Analysis

Rocky US-Saudi ties get boost from push for normalization deal with Israel

Analysts say that while the hurdles to an agreement between Riyadh and Jerusalem remain high, relations between the kingdom and US have warmed in recent months

(L) Saudi Crown Prince Mohammed bin Salman in Jeddah, Saudi Arabia, May 19, 2023. (Saudi Press Agency via AP); (C) Prime Minister Benjamin Netanyahu in Jerusalem (Alex Kolomoisky/Pool/Flash90); (L) US President Joe Biden on November 2, 2022 in Washington, DC (Michael A. McCoy / GETTY IMAGES NORTH AMERICA / Getty Images via AFP)
(L) Saudi Crown Prince Mohammed bin Salman in Jeddah, Saudi Arabia, May 19, 2023. (Saudi Press Agency via AP); (C) Prime Minister Benjamin Netanyahu in Jerusalem (Alex Kolomoisky/Pool/Flash90); (L) US President Joe Biden on November 2, 2022 in Washington, DC (Michael A. McCoy / GETTY IMAGES NORTH AMERICA / Getty Images via AFP)

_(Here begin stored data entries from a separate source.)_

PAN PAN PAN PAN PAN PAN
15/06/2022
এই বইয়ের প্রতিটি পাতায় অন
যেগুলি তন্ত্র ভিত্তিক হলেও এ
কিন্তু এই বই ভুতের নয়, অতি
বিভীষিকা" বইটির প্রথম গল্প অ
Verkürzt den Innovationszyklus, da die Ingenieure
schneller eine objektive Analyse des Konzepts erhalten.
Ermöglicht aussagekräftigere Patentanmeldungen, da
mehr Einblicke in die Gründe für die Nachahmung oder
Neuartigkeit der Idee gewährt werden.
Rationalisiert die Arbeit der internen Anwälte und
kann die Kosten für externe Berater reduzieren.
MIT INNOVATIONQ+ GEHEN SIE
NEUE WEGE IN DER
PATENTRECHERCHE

RIYADH (AFP) — A spate of high-profile visits by US officials to Saudi Arabia underscores how ties have warmed amid talks over a potential deal that would see the Gulf kingdom recognize Israel, analysts say.

Less than a year after US President Joe Biden warned of unspecified “consequences” for Riyadh during a dispute over oil supply, he is dispatching top aides to meet Saudi royals at a rapid clip.

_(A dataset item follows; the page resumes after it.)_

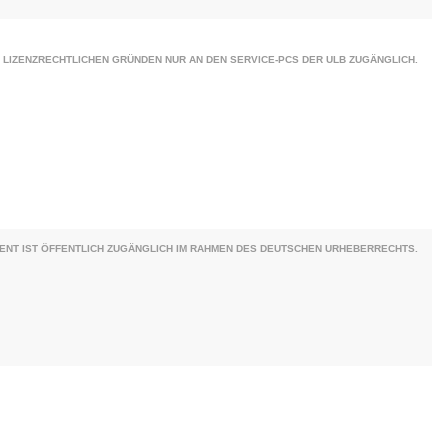
 LIZENZRECHTLICHEN GRÜNDEN NUR AN DEN SERVICE-PCS DER ULB ZUGÄNGLICH.
ENT IST ÖFFENTLICH ZUGÄNGLICH IM RAHMEN DES DEUTSCHEN URHEBERRECHTS.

Over the weekend, his national security adviser, Jake Sullivan, landed in Jeddah for a summit on Ukraine –- his third visit to Saudi Arabia in just a few months.

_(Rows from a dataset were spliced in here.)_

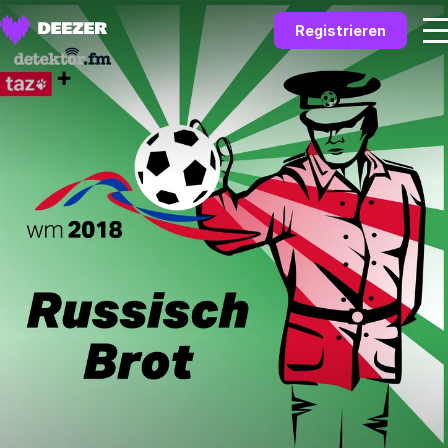
Registrieren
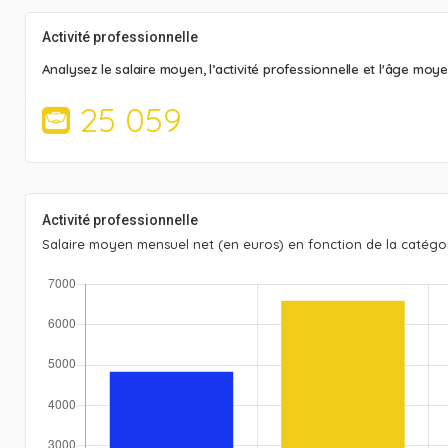
Activité professionnelle
Analysez le salaire moyen, l’activité professionnelle et l'âge moy
25 059
Activité professionnelle
Salaire moyen mensuel net (en euros) en fonction de la catégor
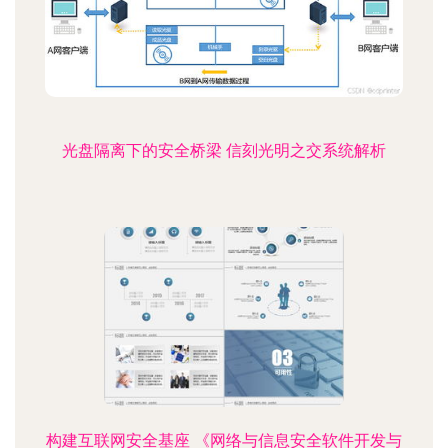
光盘隔离下的安全桥梁 信刻光明之交系统解析
构建互联网安全基座 《网络与信息安全软件开发与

While bilateral sessions –- including during a three-day tour by US Secretary of State Antony Blinken in June -– have touched on topics from terrorism to Yemen, the prospect of normalizing Saudi-Israeli ties has been a mainstay agenda item, fueling rosier exchanges even if it is still seen as a long shot.

“US-Saudi ties have warmed unquestionably in recent months,” said Ali Shihabi, a Saudi analyst close to the government.

“Dialogue has just gotten much more extensive and friendly and this subject is driving that.”

Representatives from over 40 countries posing for a photo during talks on the Russian invasion of Ukraine, in Jeddah, Saudi Arabia, August 6, 2023. (Handout from the Saudi Press Agency)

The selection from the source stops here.